* [Information]
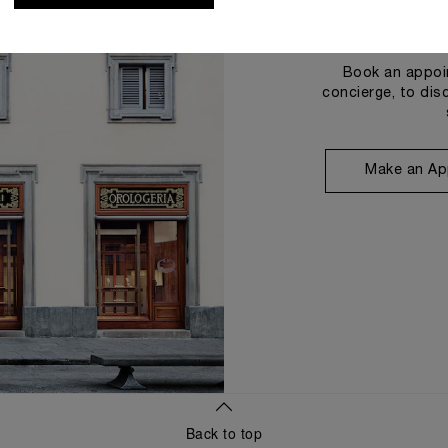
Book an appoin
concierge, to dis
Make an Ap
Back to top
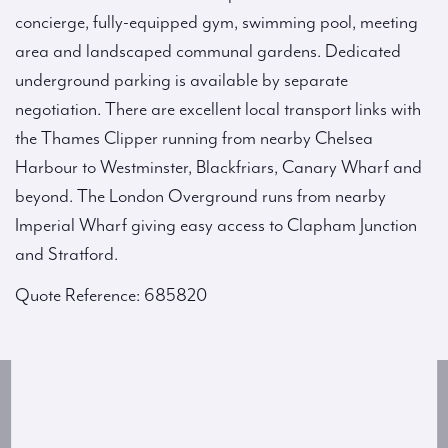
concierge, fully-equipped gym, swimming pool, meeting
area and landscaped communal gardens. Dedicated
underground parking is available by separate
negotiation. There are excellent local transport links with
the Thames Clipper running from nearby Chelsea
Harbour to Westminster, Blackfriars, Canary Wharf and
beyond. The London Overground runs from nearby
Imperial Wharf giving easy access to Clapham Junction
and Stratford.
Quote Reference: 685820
---
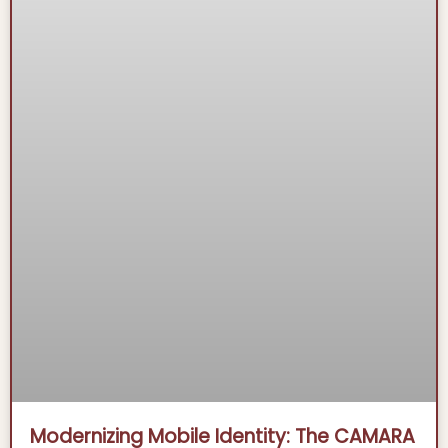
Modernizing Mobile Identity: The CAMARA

* [Work request] Pull each line holding "nearby" out of the listing.

* [Answer for this exercise]
the Thames Clipper running from nearby Chelsea
beyond. The London Overground runs from nearby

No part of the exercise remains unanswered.